If slavery was rare in Tudor England, it had been much more common in earlier eras. As late as the eleventh century, at least 25,000 slaves, roughly 10 percent of the total population, could be found scattered throughout England.37 In certain counties, such as Cornwall and Gloucester, the number of slaves was significant, perhaps comprising more than 20 percent of the population. Even so, it is difficult to argue that the plight of slaves in medieval England was exceptionally harsh. The use of slaves (nativi or servi) in agricultural labor had been common throughout the medieval period, yet the social and economic status of slaves in England does not appear to have been all that different from the lower orders of free society (the villani, bordarii, and cotarii). Human bondage may therefore have been an even more galling issue to the English because they were a favored target for slave traders during the medieval period. The future St. Patrick, who was born in southwestern England, was famously taken and sold into slavery in Ireland while still a teenager. The Venerable Bede, writing in the eighth century, reported that the soon-to-be Pope Gregory the Great was first introduced to Englishmen in a Roman slave market when he came across “some boys put up for sale, with fair complexions, handsome faces, and lovely hair” who identified themselves as Britons.

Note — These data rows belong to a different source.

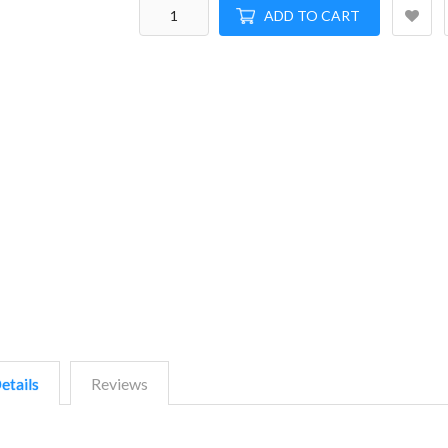
ADD TO CART
etails
Reviews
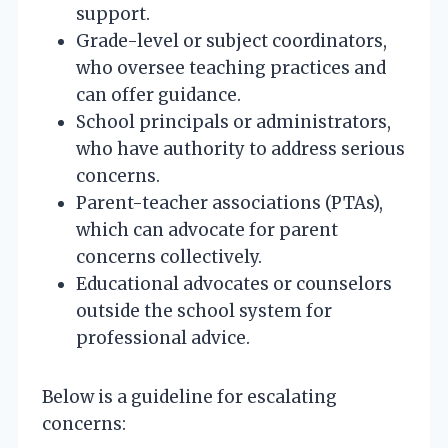
support.
Grade-level or subject coordinators,
who oversee teaching practices and
can offer guidance.
School principals or administrators,
who have authority to address serious
concerns.
Parent-teacher associations (PTAs),
which can advocate for parent
concerns collectively.
Educational advocates or counselors
outside the school system for
professional advice.
Below is a guideline for escalating
concerns:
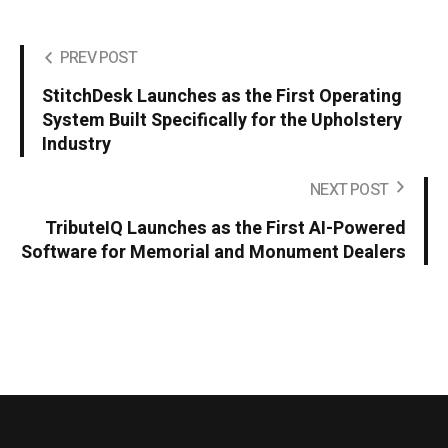
PREV POST
StitchDesk Launches as the First Operating
System Built Specifically for the Upholstery
Industry
NEXT POST
TributeIQ Launches as the First AI-Powered
Software for Memorial and Monument Dealers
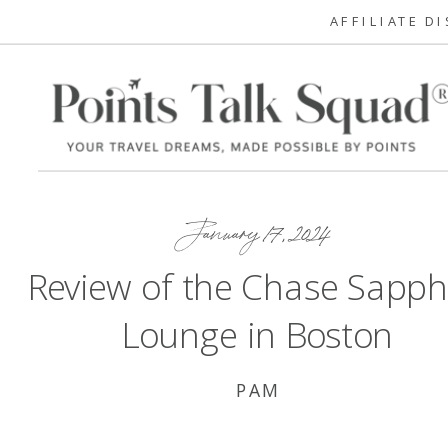
AFFILIATE D
January 17, 2024
Review of the Chase Sapph
Lounge in Boston
PAM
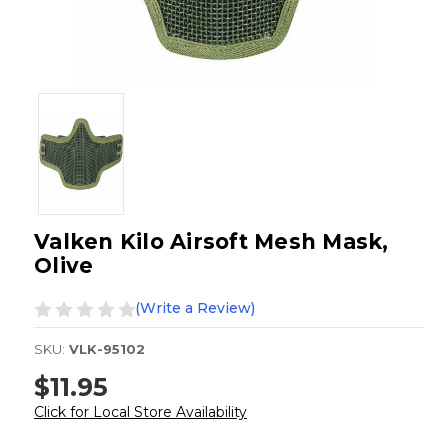
Valken Kilo Airsoft Mesh Mask,
Olive
(Write a Review)
SKU:
VLK-95102
$11.95
Click for Local Store Availability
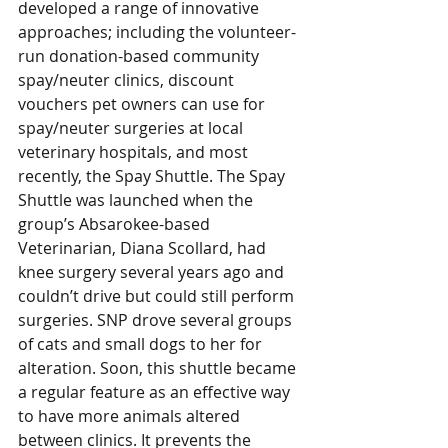
developed a range of innovative 
approaches; including the volunteer-
run donation-based community 
spay/neuter clinics, discount 
vouchers pet owners can use for 
spay/neuter surgeries at local 
veterinary hospitals, and most 
recently, the Spay Shuttle. The Spay 
Shuttle was launched when the 
group’s Absarokee-based 
Veterinarian, Diana Scollard, had 
knee surgery several years ago and 
couldn’t drive but could still perform 
surgeries. SNP drove several groups 
of cats and small dogs to her for 
alteration. Soon, this shuttle became 
a regular feature as an effective way 
to have more animals altered 
between clinics. It prevents the 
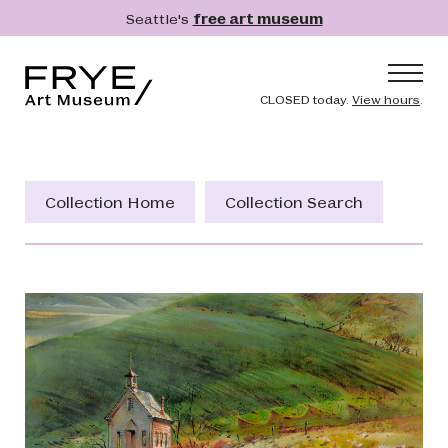
Skip to main content
Seattle's
free art museum
Frye Art Museum
Header naviga
CLOSED today.
View hours
.
Main navigation
Visit
What's On
Collection Home
Collection Search
Collection
Learn
Get Involved
Shop
Donate
Membership
Search
Search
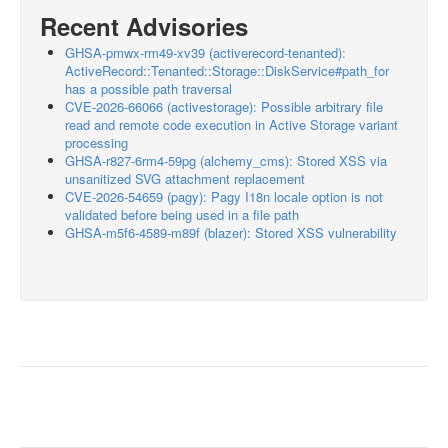
Recent Advisories
GHSA-pmwx-rm49-xv39 (activerecord-tenanted):
ActiveRecord::Tenanted::Storage::DiskService#path_for
has a possible path traversal
CVE-2026-66066 (activestorage): Possible arbitrary file
read and remote code execution in Active Storage variant
processing
GHSA-r827-6rm4-59pg (alchemy_cms): Stored XSS via
unsanitized SVG attachment replacement
CVE-2026-54659 (pagy): Pagy I18n locale option is not
validated before being used in a file path
GHSA-m5f6-4589-m89f (blazer): Stored XSS vulnerability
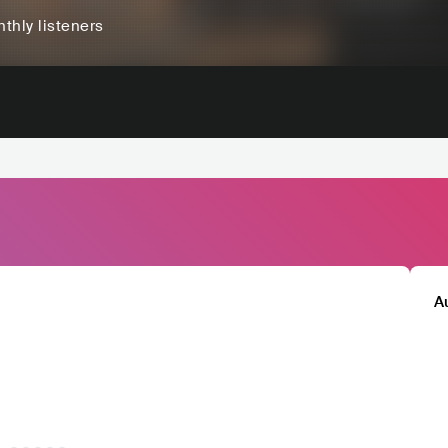
thly listeners
A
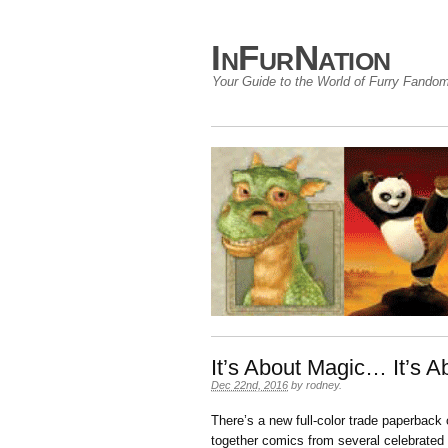
InFurNation
Your Guide to the World of Furry Fando
It’s About Magic… It’s
Dec 22nd, 2016
by
rodney
.
There’s a new full-color trade paperback
together comics from several celebrated 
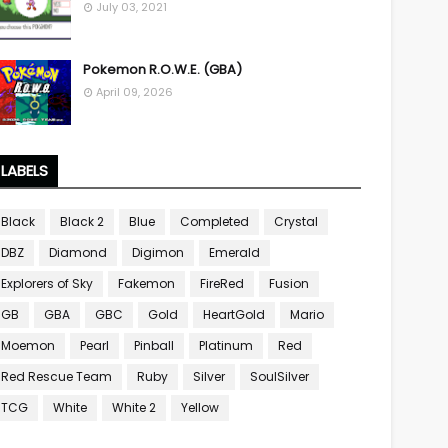
July 03, 2021
Pokemon R.O.W.E. (GBA)
April 09, 2026
LABELS
Black
Black 2
Blue
Completed
Crystal
DBZ
Diamond
Digimon
Emerald
Explorers of Sky
Fakemon
FireRed
Fusion
GB
GBA
GBC
Gold
HeartGold
Mario
Moemon
Pearl
Pinball
Platinum
Red
Red Rescue Team
Ruby
Silver
SoulSilver
TCG
White
White 2
Yellow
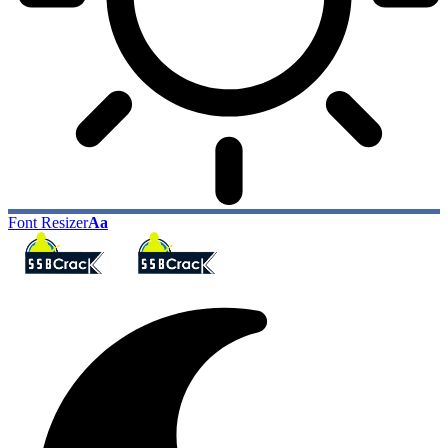
Font Resizer
Aa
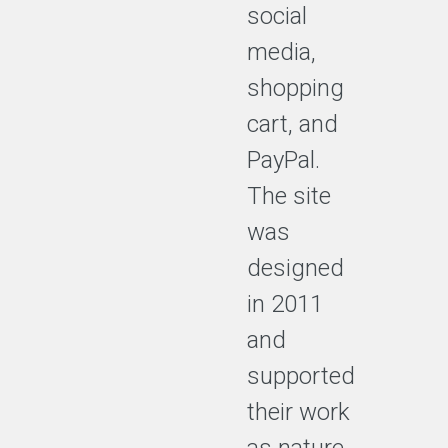
social
media,
shopping
cart, and
PayPal.
The site
was
designed
in 2011
and
supported
their work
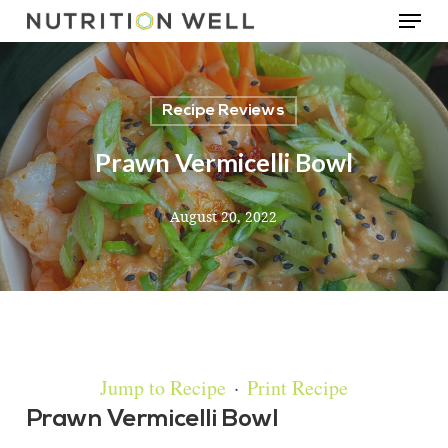
Menu
Skip
to
main
Recipe Reviews
content
Prawn Vermicelli Bowl
August 20, 2022
Jump to Recipe
·
Print Recipe
Prawn Vermicelli Bowl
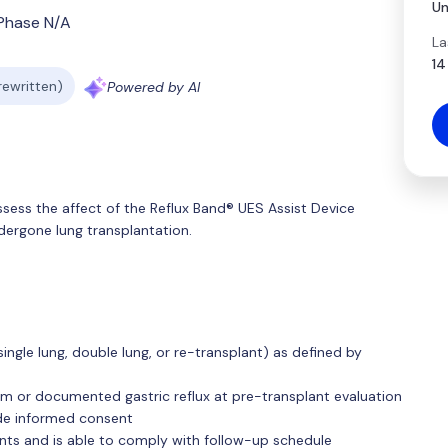
Un
Phase N/A
La
14
 rewritten)
Powered by AI
ssess the affect of the Reflux Band® UES Assist Device
ndergone lung transplantation.
(single lung, double lung, or re-transplant) as defined by
 or documented gastric reflux at pre-transplant evaluation
ide informed consent
nts and is able to comply with follow-up schedule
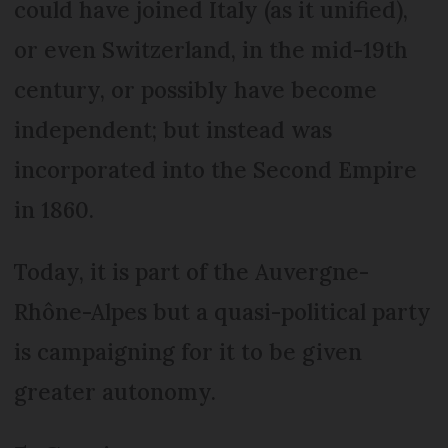
could have joined Italy (as it unified),
or even Switzerland, in the mid-19th
century, or possibly have become
independent; but instead was
incorporated into the Second Empire
in 1860.
Today, it is part of the Auvergne-
Rhône-Alpes but a quasi-political party
is campaigning for it to be given
greater autonomy.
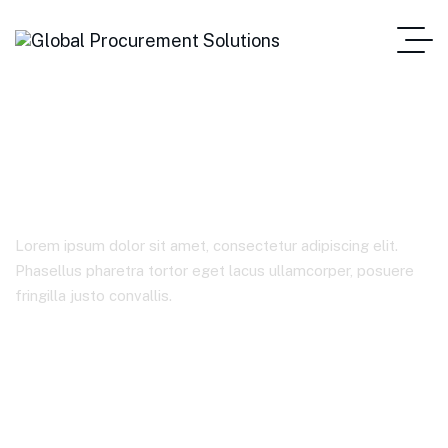
Blog Standard
Lorem ipsum dolor sit amet, consectetur adipiscing elit.
Phasellus pharetra tortor eget lacus ullamcorper, posuere
fringilla justo convallis.
Home Main One Page
Blog Standard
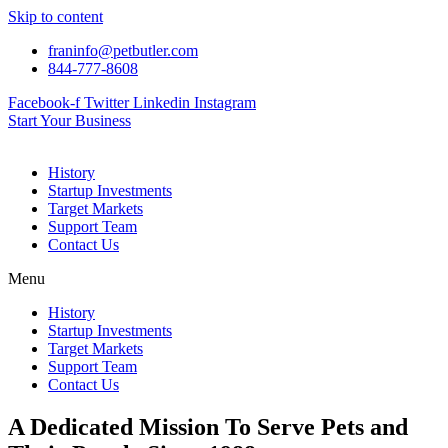
Skip to content
franinfo@petbutler.com
844-777-8608
Facebook-f
Twitter
Linkedin
Instagram
Start Your Business
History
Startup Investments
Target Markets
Support Team
Contact Us
Menu
History
Startup Investments
Target Markets
Support Team
Contact Us
A Dedicated Mission To Serve Pets and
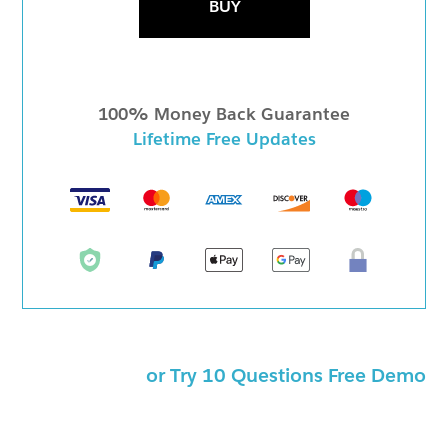
BUY
100% Money Back Guarantee
Lifetime Free Updates
or Try 10 Questions Free Demo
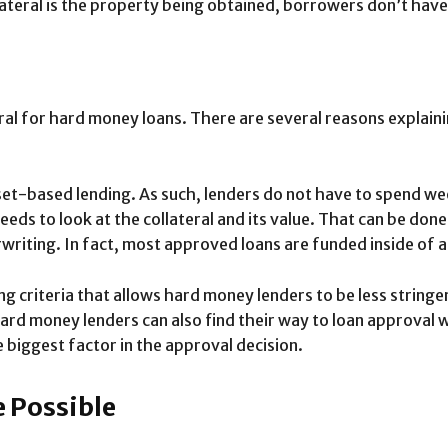
ateral is the property being obtained, borrowers don’t have 
eral for hard money loans. There are several reasons explaini
et-based lending. As such, lenders do not have to spend we
needs to look at the collateral and its value. That can be done
iting. In fact, most approved loans are funded inside of 
ng criteria that allows hard money lenders to be less stringe
 Hard money lenders can also find their way to loan approva
e biggest factor in the approval decision.
 Possible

William of Malmesbury, a twelfth-century Benedictine monk and historian, recorded that some medieval English rulers were “in the habit of purchasing companies of slaves in England, and sending them into Denmark; more especially the girls, whose beauty and age rendered them more valuable.” In the northern regions, according to eleventh- and twelfth-century English chroniclers, “whoever seemed suitable for work” by invading Scots, was “driven bound before the enemy” and “Scotland was filled with English slaves.”38
During the twelfth and thirteenth centuries, largely as a result of long-term economic, social, and religious transformations, Anglo-Norman lords unfettered their enslaved plowmen and oxherds.39 Similarly, the practice of preying on English men and women to serve as slaves in foreign lands also diminished. Nonetheless, a perpetual and an inheritable unfree status continued to characterize the lives of many of the lower orders of late medieval English society. Rather than liberating their slaves outright, masters simply reclassified many of their bondmen as serfs.40 Parallel to this transition from slavery to serfdom was the simultaneous reduction in status under the law of a group of people categorized as free in the Domesday Book at the end of the eleventh century—the villani. Serfdom and villeinage, terms often imprecisely used interchangeably, actually have distinct points of origin in the English past. Serfs, in general, were the descendants of enslaved peoples from the Conquest Era (those listed as nativi, or the unfree by birth, in the Domesday Book). Thus, although the medieval legal scholar Andrew Horn characterized villeins rather innocuously in the late fourteenth century as “cultivators of the fee, dwelling in upland villages,” he pitied the plight of serfs who, as “servi a servando,” could not own anything in their own name—“they do not know in the evening what service they will do in the morning, and there is nothing certain in their services. The lords may put them in fetters and in the stocks, may imprison, beat and chastise them at will, saving their lives and limbs.” If legal slavery perished in medieval England, then, human bondage involving physical and psychological coercion, as well as other traditional characteristics of unfreedom, persisted.41
Although some observers continued to emphasize distinctions between the originally free villeins and the serfs who descended from slaves, these subtleties became increasingly irrelevant as the customary exactions of legal unfreedom were applied to both groups in the late medieval period. Even in Horn’s lifetime, English lords expected villeins to labor on their behalf, pay death duties (heriot), pay their lords upon the marriage of a son or daughter (merchet), pay for permission to sell livestock (toll), and pay an annual tax (arbitrary tallage). English lords treated villeins and serfs equally as chattel. Lords, or masters, could even exercise the customary prerogative common to all slave cultures of selling their bondmen. Certainly, some villeins benefited from protective rights that prevented them from lapsing into a state of categorical slavery. Despite the common-law notion that the property of bondmen was ultimately the lord’s property, many villeins also acquired their own property and defended it in their own name, according to the medieval doctrine of possession.42 Still, their legal status placed them in a precarious position and there was often little they could do to protect themselves from persistent or opprobrious lords.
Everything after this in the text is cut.